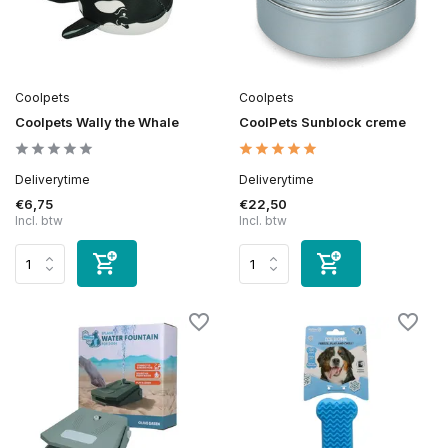
Coolpets
Coolpets
Coolpets Wally the Whale
CoolPets Sunblock creme
Deliverytime
Deliverytime
€6,75
€22,50
Incl. btw
Incl. btw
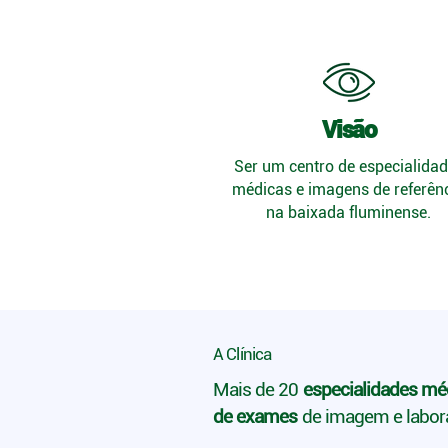
Visão
Ser um centro de especialida
médicas e imagens de referên
na baixada fluminense.
A Clínica
Mais de 20
especialidades mé
de exames
de imagem e labor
::::::::
What to produce:
Reproduce the records, all of them, word for word; omit the pictures.

Written answer:
Coolpets
Coolpets
Coolpets Wally the Whale
CoolPets Sunblock creme
Deliverytime
Deliverytime
€6,75
€22,50
Incl. btw
Incl. btw
Visão
Ser um centro de especialida
médicas e imagens de referên
na baixada fluminense.
A Clínica
Mais de 20
especialidades mé
de exames
de imagem e labor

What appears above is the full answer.